YOUR ASSIGNMENT: Count every line of these entries that holds the word "Bank", and reply with the number only.

DATA SHOWN:

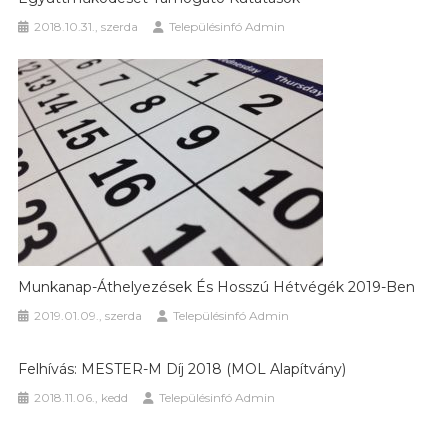
2018.10.31., szerda
Településinfó Admin
Munkanap-Áthelyezések És Hosszú Hétvégék 2019-Ben
2019.01.09., szerda
Településinfó Admin
Felhívás: MESTER-M Díj 2018 (MOL Alapítvány)
2018.11.06., kedd
Településinfó Admin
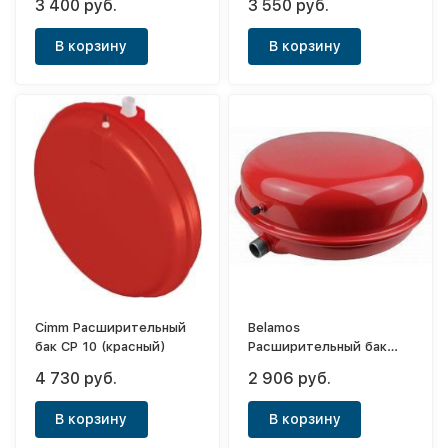
3 400 руб.
3 550 руб.
В корзину
В корзину
Cimm Расширительный
Belamos
бак CP 10 (красный)
Расширительный бак
(экспанзомат) плоский
4 730 руб.
2 906 руб.
10FL (красный)
В корзину
В корзину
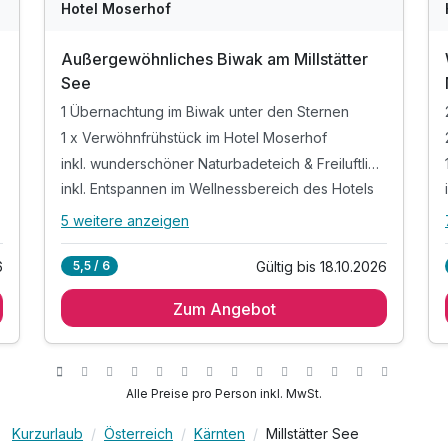
Hotel Moserhof
Außergewöhnliches Biwak am Millstätter
See
1 Übernachtung im Biwak unter den Sternen
1 x Verwöhnfrühstück im Hotel Moserhof
liege
inkl. wunderschöner Naturbadeteich & Freiluftliege
els**
inkl. Entspannen im Wellnessbereich des Hotels
5 weitere anzeigen
Alle Inklusivleistungen
9 enthalten
6
Gültig bis 18.10.2026
5,5 / 6
1 Übernachtung im Biwak unter den Sternen
Zum Angebot
1 x Verwöhnfrühstück im Hotel Moserhof
inkl. wunderschöner Naturbadeteich &
Freiluftliege
inkl. Entspannen im Wellnessbereich des Hotels
Alle Preise pro Person inkl. MwSt.
inkl. Heublumen-Sanarium, Zirben-Sauna &
Terrasse
Kurzurlaub
Österreich
Kärnten
Millstätter See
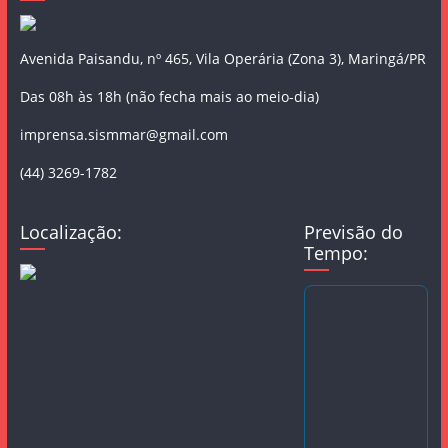
Avenida Paisandu, nº 465, Vila Operária (Zona 3), Maringá/PR
Das 08h às 18h (não fecha mais ao meio-dia)
imprensa.sismmar@gmail.com
(44) 3269-1782
Localização:
Previsão do
Tempo:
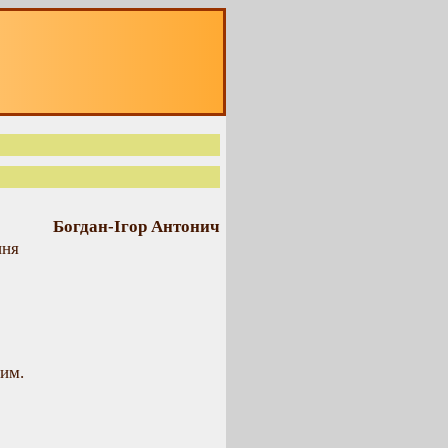
Богдан-Ігор Антонич
иня
им.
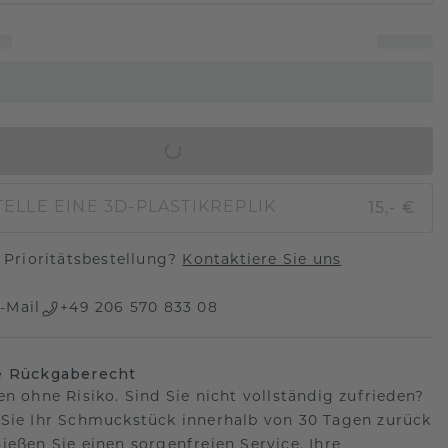
IN DEN WARENKORB
15,- €
ELLE EINE 3D-PLASTIKREPLIK
Prioritätsbestellung?
Kontaktiere Sie uns
-Mail
+49 206 570 833 08
e Rückgaberecht
en ohne Risiko. Sind Sie nicht vollständig zufrieden?
Sie Ihr Schmuckstück innerhalb von 30 Tagen zurück
ießen Sie einen sorgenfreien Service. Ihre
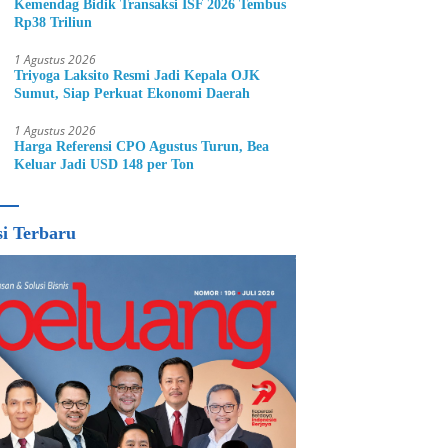
Kemendag Bidik Transaksi ISF 2026 Tembus
Rp38 Triliun
1 Agustus 2026
Triyoga Laksito Resmi Jadi Kepala OJK
Sumut, Siap Perkuat Ekonomi Daerah
1 Agustus 2026
Harga Referensi CPO Agustus Turun, Bea
Keluar Jadi USD 148 per Ton
si Terbaru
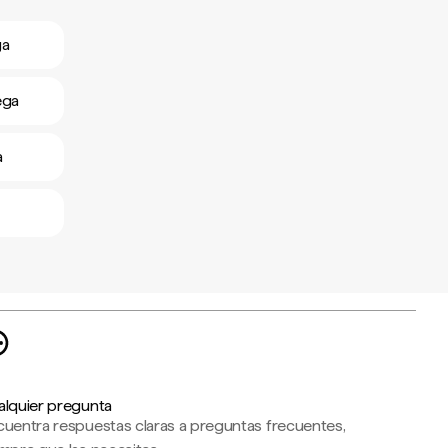
ga
ega
a
alquier pregunta
cuentra respuestas claras a preguntas frecuentes,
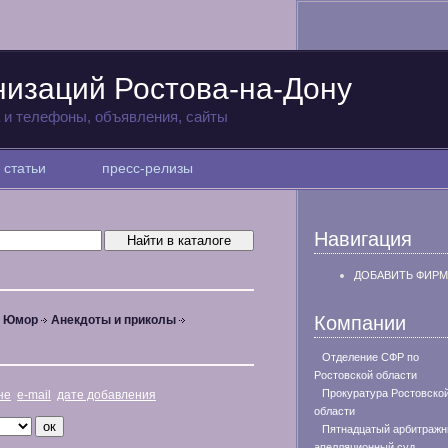
низаций Ростова-на-Дону
а и телефоны, объявления, сайты
статьи
пресс-релизы
Навигация
ДОБАВИТЬ ФИРМ
Компании
, Юмор
Анекдоты и приколы
Отделение СФР по
Ростовской области
Прокуратура Ростовско
не
e-mail
дате добавления
области
Пятнадцатый арбитраж
апелляционный суд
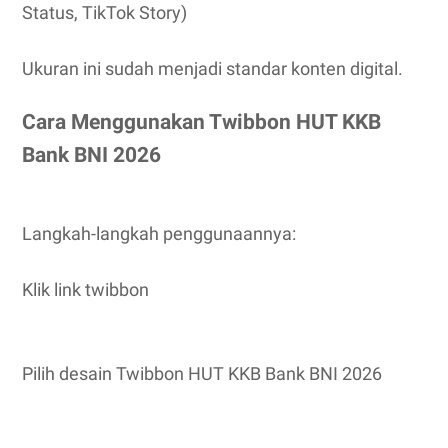
Status, TikTok Story)
Ukuran ini sudah menjadi standar konten digital.
Cara Menggunakan Twibbon HUT KKB
Bank BNI 2026
Langkah-langkah penggunaannya:
Klik link twibbon
Pilih desain Twibbon HUT KKB Bank BNI 2026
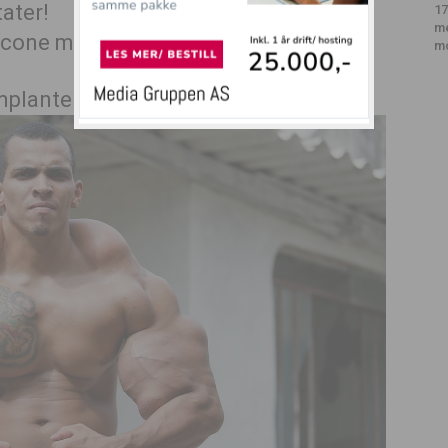
ater!
17
m
m
mplanter rundt omkring?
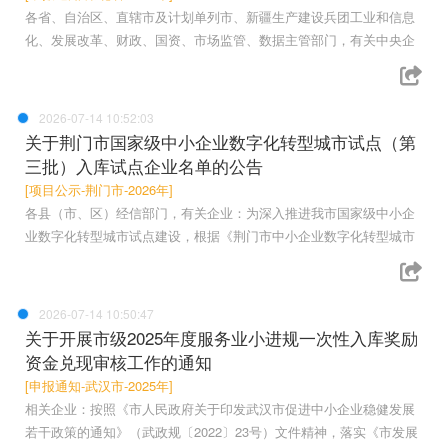
各省、自治区、直辖市及计划单列市、新疆生产建设兵团工业和信息
化、发展改革、财政、国资、市场监管、数据主管部门，有关中央企
2026-07-14 10:52:03
关于荆门市国家级中小企业数字化转型城市试点（第
三批）入库试点企业名单的公告
[项目公示-荆门市-2026年]
各县（市、区）经信部门，有关企业：为深入推进我市国家级中小企
业数字化转型城市试点建设，根据《荆门市中小企业数字化转型城市
2026-07-14 10:50:47
关于开展市级2025年度服务业小进规一次性入库奖励
资金兑现审核工作的通知
[申报通知-武汉市-2025年]
相关企业：按照《市人民政府关于印发武汉市促进中小企业稳健发展
若干政策的通知》（武政规〔2022〕23号）文件精神，落实《市发展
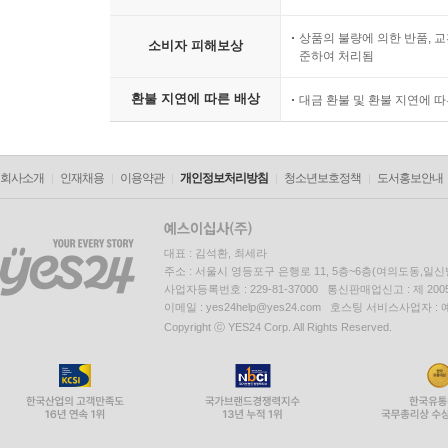
상품의 불량에 의한 반품, 교
소비자 피해보상
준하여 처리됨
환불 지연에 따른 배상
대금 환불 및 환불 지연에 
회사소개
인재채용
이용약관
개인정보처리방침
청소년보호정책
도서홍보안내
대표 : 김석환, 최세라
주소 : 서울시 영등포구 은행로 11, 5층~6층(여의도동,일신
사업자등록번호 : 229-81-37000 통신판매업신고 : 제 200
이메일 : yes24help@yes24.com 호스팅 서비스사업자 :
Copyright ⓒ YES24 Corp. All Rights Reserved.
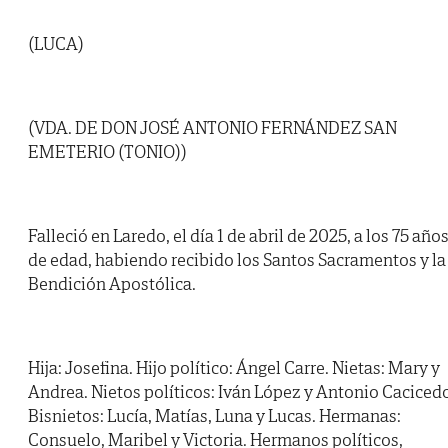
(LUCA)
(VDA. DE DON JOSÉ ANTONIO FERNÁNDEZ SAN
EMETERIO (TONIO))
Falleció en Laredo, el día 1 de abril de 2025, a los 75 año
de edad, habiendo recibido los Santos Sacramentos y la
Bendición Apostólica.
Hija: Josefina. Hijo político: Ángel Carre. Nietas: Mary y
Andrea. Nietos políticos: Iván López y Antonio Caciced
Bisnietos: Lucía, Matías, Luna y Lucas. Hermanas:
Consuelo, Maribel y Victoria. Hermanos políticos,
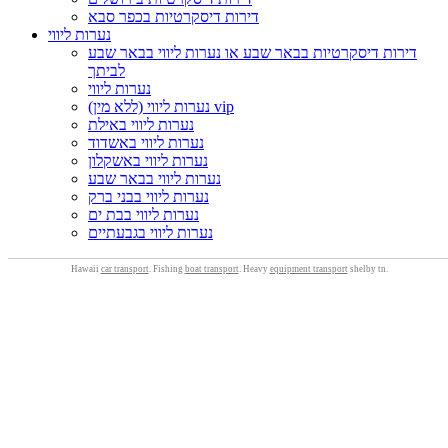
דירות דיסקרטיות בכפר סבא
נערות ליווי
דירות דיסקרטיות בבאר שבע או נערות ליווי בבאר שבע
לביתך
נערות ליווי
נערות ליווי (ללא מין) vip
נערות ליווי באילת
נערות ליווי באשדוד
נערות ליווי באשקלון
נערות ליווי בבאר שבע
נערות ליווי בבני ברק
נערות ליווי בבת ים
נערות ליווי בגבעתיים
Hawaii
car transport
. Fishing
boat transport
. Heavy
equipment transport
shelby tn.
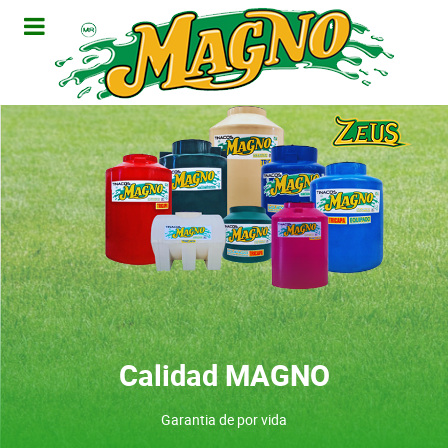
Calidad MAGNO
Garantia de por vida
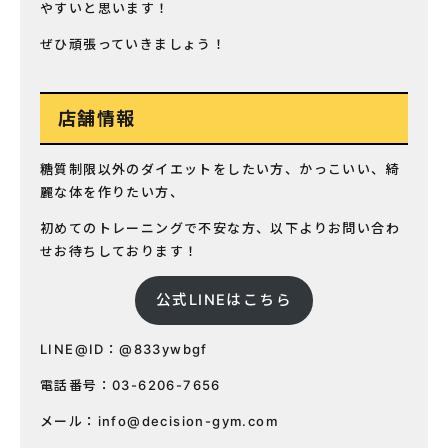
やすいと思います！
ぜひ頑張っていきましょう！
店舗情報
糖質制限以外のダイエットをしたい方、かっこいい、綺
麗な体を作りたい方、
初めてのトレーニングで不安な方、以下よりお問い合わ
せお待ちしております！
公式LINEはこちら
LINE@ID：@833ywbgf
電話番号：03-6206-7656
メール：
info@decision-gym.com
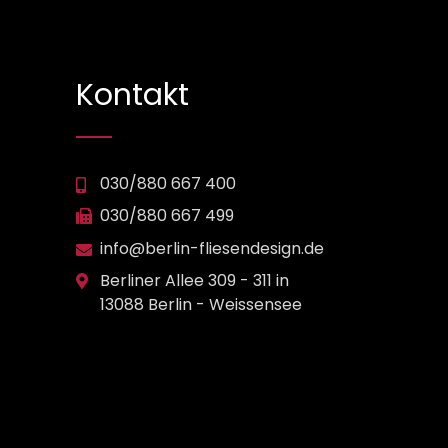
Kontakt
030/880 667 400
030/880 667 499
info@berlin-fliesendesign.de
Berliner Allee 309 - 311 in
13088 Berlin - Weissensee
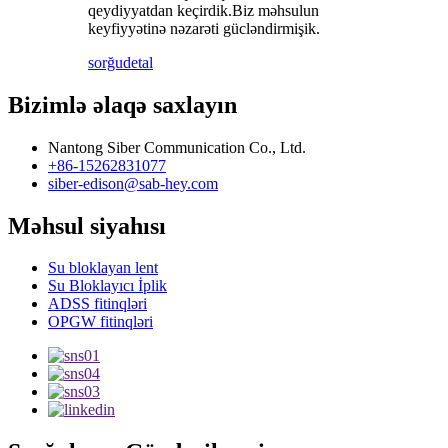
qeydiyyatdan keçirdik.Biz məhsulun
keyfiyyətinə nəzarəti gücləndirmişik.
sorğu
detal
Bizimlə əlaqə saxlayın
Nantong Siber Communication Co., Ltd.
+86-15262831077
siber-edison@sab-hey.com
Məhsul siyahısı
Su bloklayan lent
Su Bloklayıcı İplik
ADSS fitinqləri
OPGW fitinqləri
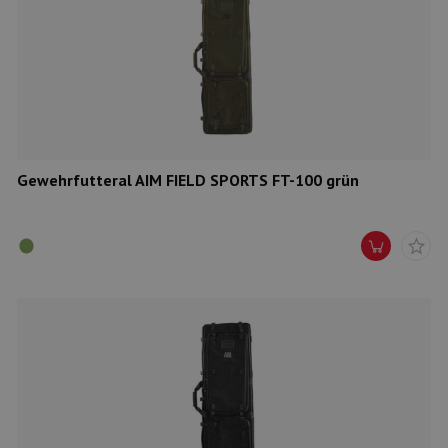
Gewehrfutteral AIM FIELD SPORTS FT-100 grün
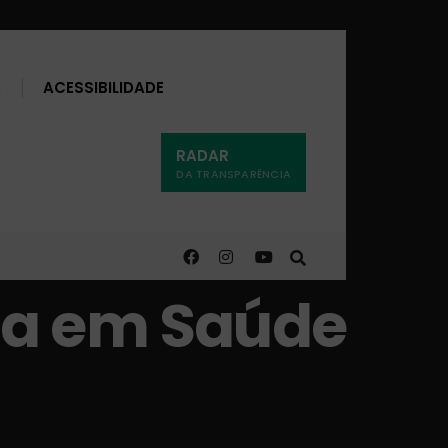
Buscar
ACESSIBILIDADE
RADAR
DA TRANSPARÊNCIA
ia em Saúde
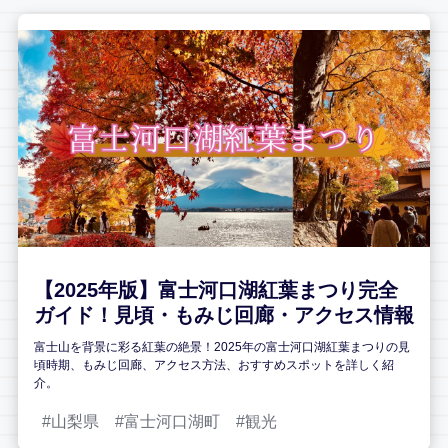
【2025年版】富士河口湖紅葉まつり完全
ガイド！見頃・もみじ回廊・アクセス情報
富士山を背景に彩る紅葉の絶景！2025年の富士河口湖紅葉まつりの見
頃時期、もみじ回廊、アクセス方法、おすすめスポットを詳しく紹
介。
山梨県
富士河口湖町
観光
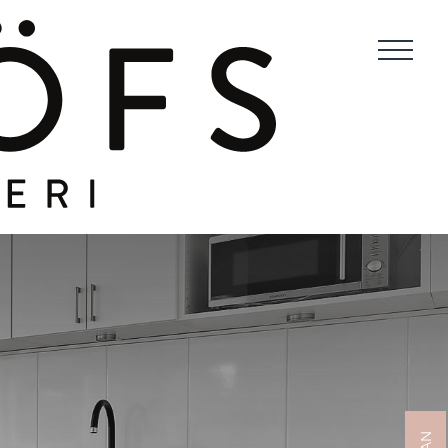
8, 1tr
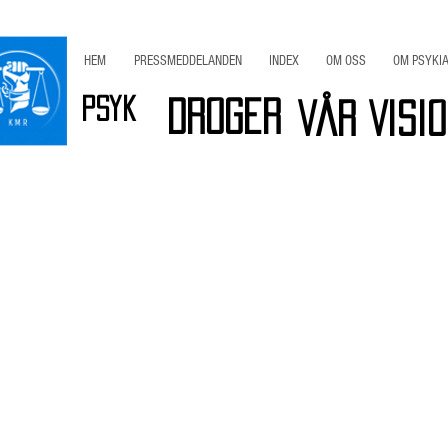
HEM
PRESSMEDDELANDEN
INDEX
OM OSS
OM PSYKIA
Psyk
Droger
Vår Visi
r
Viktig INFO
Bli Medlem / Stöd KMR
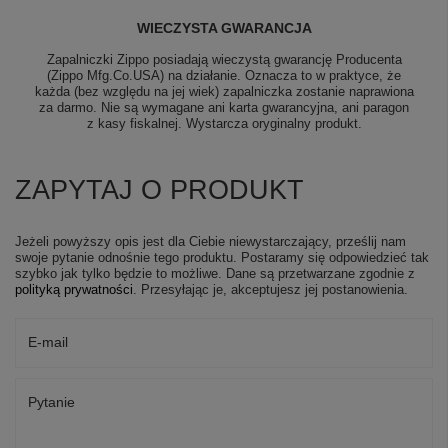
WIECZYSTA GWARANCJA
Zapalniczki Zippo posiadają wieczystą gwarancję Producenta
(Zippo Mfg.Co.USA) na działanie. Oznacza to w praktyce, że
każda (bez względu na jej wiek) zapalniczka zostanie naprawiona
za darmo. Nie są wymagane ani karta gwarancyjna, ani paragon
z kasy fiskalnej. Wystarcza oryginalny produkt.
ZAPYTAJ O PRODUKT
Jeżeli powyższy opis jest dla Ciebie niewystarczający, prześlij nam
swoje pytanie odnośnie tego produktu. Postaramy się odpowiedzieć tak
szybko jak tylko będzie to możliwe.
Dane są przetwarzane zgodnie z
polityką prywatności
. Przesyłając je, akceptujesz jej postanowienia.
E-mail
Pytanie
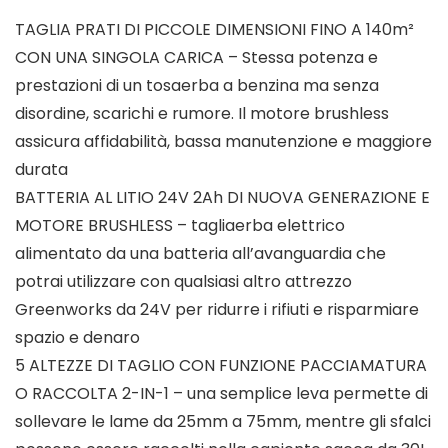
TAGLIA PRATI DI PICCOLE DIMENSIONI FINO A 140m²
CON UNA SINGOLA CARICA – Stessa potenza e
prestazioni di un tosaerba a benzina ma senza
disordine, scarichi e rumore. Il motore brushless
assicura affidabilità, bassa manutenzione e maggiore
durata
BATTERIA AL LITIO 24V 2Ah DI NUOVA GENERAZIONE E
MOTORE BRUSHLESS – tagliaerba elettrico
alimentato da una batteria all’avanguardia che
potrai utilizzare con qualsiasi altro attrezzo
Greenworks da 24V per ridurre i rifiuti e risparmiare
spazio e denaro
5 ALTEZZE DI TAGLIO CON FUNZIONE PACCIAMATURA
O RACCOLTA 2-IN-1 – una semplice leva permette di
sollevare le lame da 25mm a 75mm, mentre gli sfalci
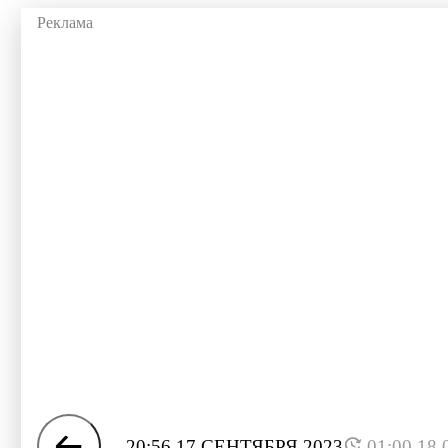
20:56 17 СЕНТЯБРЯ 2023
01:00 18.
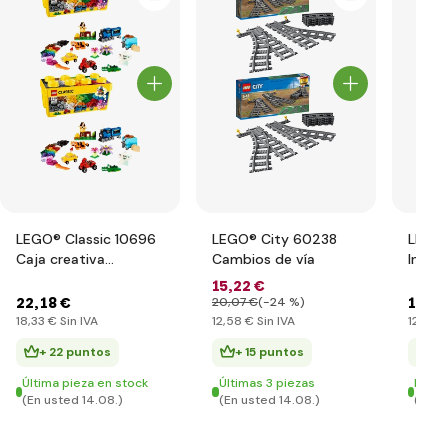
LEGO® Classic 10696
LEGO® City 60238
LEGO®
Caja creativa
Cambios de vía
Inter
mediana LEGO®
15
,22 €
22
,18 €
15
,05
20
,07 €
(-24 %)
18
,33 €
Sin IVA
12
,58 €
Sin IVA
12
,44 
+ 22 puntos
+ 15 puntos
+ 
Última pieza en stock
Últimas 3 piezas
En st
(En usted 14.08.)
(En usted 14.08.)
(En u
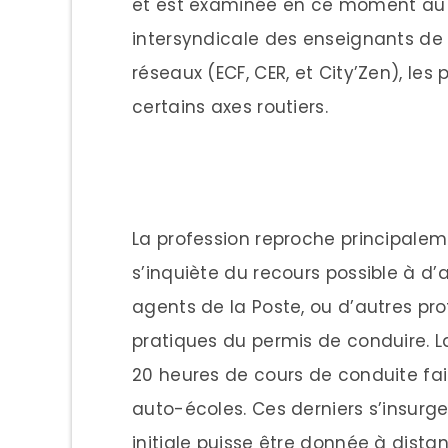
et est examinée en ce moment au P
intersyndicale des enseignants de l
réseaux (ECF, CER, et City’Zen), les
certains axes routiers.
La profession reproche principaleme
s’inquiète du recours possible à d’
agents de la Poste, ou d’autres p
pratiques du permis de conduire. L
20 heures de cours de conduite fai
auto-écoles. Ces derniers s’insurge
initiale puisse être donnée à dista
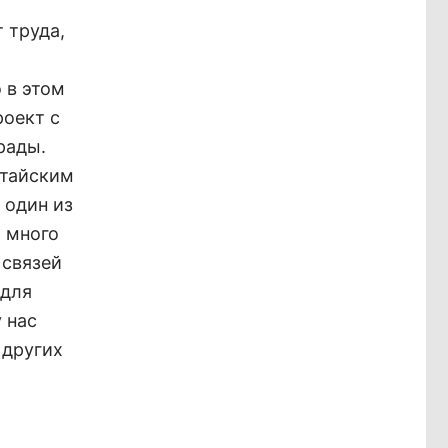
 труда,
ы
 в этом
роект с
рады.
итайским
 один из
и много
 связей
 для
 нас
 других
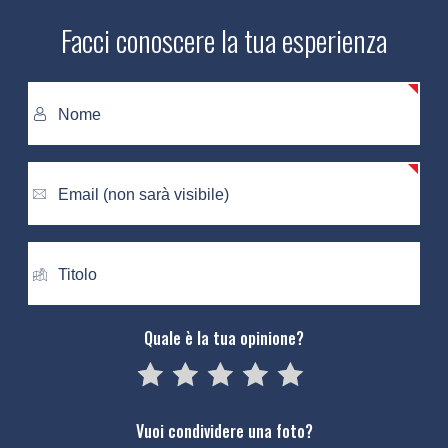
Facci conoscere la tua esperienza
Quale è la tua opinione?
05
1
15
2
25
3
35
4
45
5
Vuoi condividere una foto?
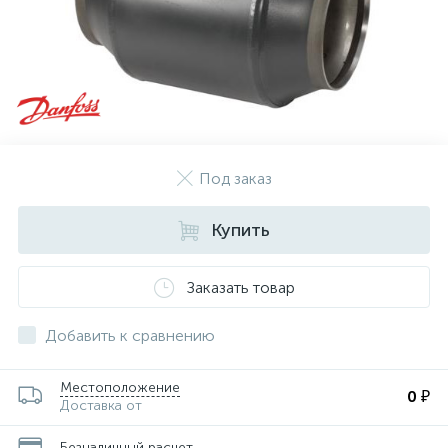
Под заказ
Купить
Заказать товар
Добавить к сравнению
Местоположение
0 ₽
Доставка от
Безналичный расчет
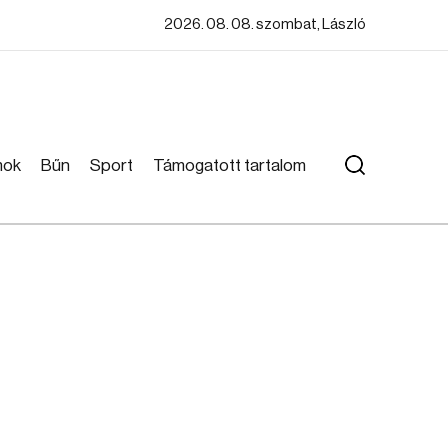
2026. 08. 08. szombat, László
mok
Bűn
Sport
Támogatott tartalom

YOUR RESPONSE: 2